Preliminaries to the research area are provided. Information related to the development of AIDS and its consequences as well as the role of Tat as an essential regulatory gene involved in HIV genome transcription and replication are described in detail. Previous related approaches are overviewed.
The proposed methodology and the obtained results are carefully described. The properties of the method are evaluated showing that it is able to achieve better performance in comparison with other approaches used in this field.
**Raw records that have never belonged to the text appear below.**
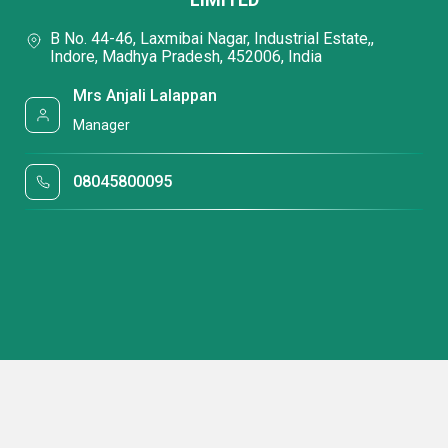
B No. 44-46, Laxmibai Nagar, Industrial Estate,,
Indore, Madhya Pradesh, 452006, India
Mrs Anjali Lalappan
Manager
08045800095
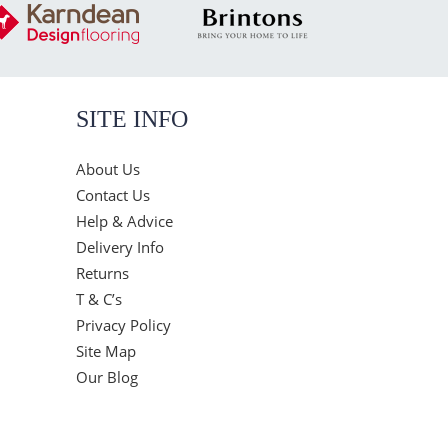
SITE INFO
About Us
Contact Us
Help & Advice
Delivery Info
Returns
T & C’s
Privacy Policy
Site Map
Our Blog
The presentation of the main results is clear and comprehensive. From a formal point of view, all the contents seems to be correct. The results are valuable and worthy of being published taking into account their possible applications in clinical practice, in particular for better understanding of AIDS pathology and treatment, especially for investigation of other proteins with limited training data.
Minor revisions are suggested to improve the quality of the exposition:
p. 2, line 69: I suggest the aim and the novelty of the study to be better explained in the introductory section.
p. 2, line 74 and later: There are many errors of this type: “ Error! Reference source not found”.
p. 9, line 257: I propose the Section ”Materials and Methods” to be moved before the Results and Discussion.
p. 12-13: The formatting of the references is different, e.g. Ref.2 from the others, it should be unified in accordance with the requirements of the Journal.
Author Response
Comments from reviewer 4:
p.2, line 69: I suggest the aim and the novelty of the study to be better explained in the introductory section.
Authors’ response: Thank you for your comment. We have revised the last paragraph in the introduction to better explain the aim and novelty of our work (Page 2).
p.2, line 74 and later: There are many errors of this type: “ Error! Reference source not found”.
Authors’ response: Thank you very much for pointing this out. The reference errors happened after uploading the doc file. To avoid reference errors, we uploaded both PDF and doc file, and the PDF file is free of these reference errors.
p.9, line 257: I propose the Section ”Materials and Methods” to be moved before the Results and Discussion.
Authors’ response: Thank you for your suggestion, and we are happy to change the order of sections. However, based on the instructions of the journal (https://www.mdpi.com/journal/ijms/instructions), the required section order is “Research manuscript sections: Introduction, Results, Discussion, Materials and Methods, Conclusions (optional).”
p.12-13: The formatting of the references is different, e.g. Ref.2 from the others, it should be unified in accordance with the requirements of the Journal.
Authors’ response: Thank you for pointing this out. We have revised the references (Page 13) in accordance with your comment and the requirements of the journal.